◆ **Problem details**: Below are some records. Return exactly the lines from the one with "Januari 2017" to the one with "Desember 2015", and nothing else.

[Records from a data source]
........
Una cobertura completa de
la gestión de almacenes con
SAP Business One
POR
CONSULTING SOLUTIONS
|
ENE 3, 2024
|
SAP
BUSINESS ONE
........
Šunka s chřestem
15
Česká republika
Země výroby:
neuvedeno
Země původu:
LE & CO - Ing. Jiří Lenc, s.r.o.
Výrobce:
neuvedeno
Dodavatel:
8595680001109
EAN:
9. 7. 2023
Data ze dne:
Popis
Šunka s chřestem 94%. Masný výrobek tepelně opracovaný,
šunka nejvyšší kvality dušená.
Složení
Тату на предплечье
........
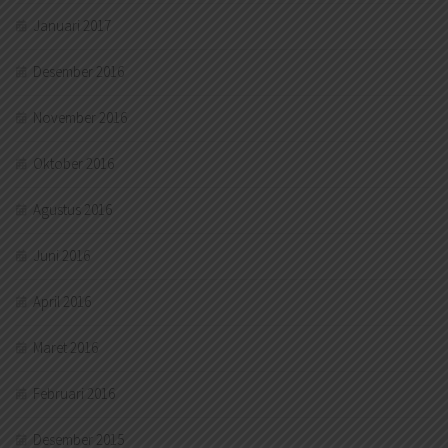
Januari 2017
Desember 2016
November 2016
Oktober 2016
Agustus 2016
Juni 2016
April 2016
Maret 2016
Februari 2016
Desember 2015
........
◆ **Answer to this exercise**:
Januari 2017
Desember 2016
November 2016
Oktober 2016
Agustus 2016
Juni 2016
April 2016
Maret 2016
Februari 2016
Desember 2015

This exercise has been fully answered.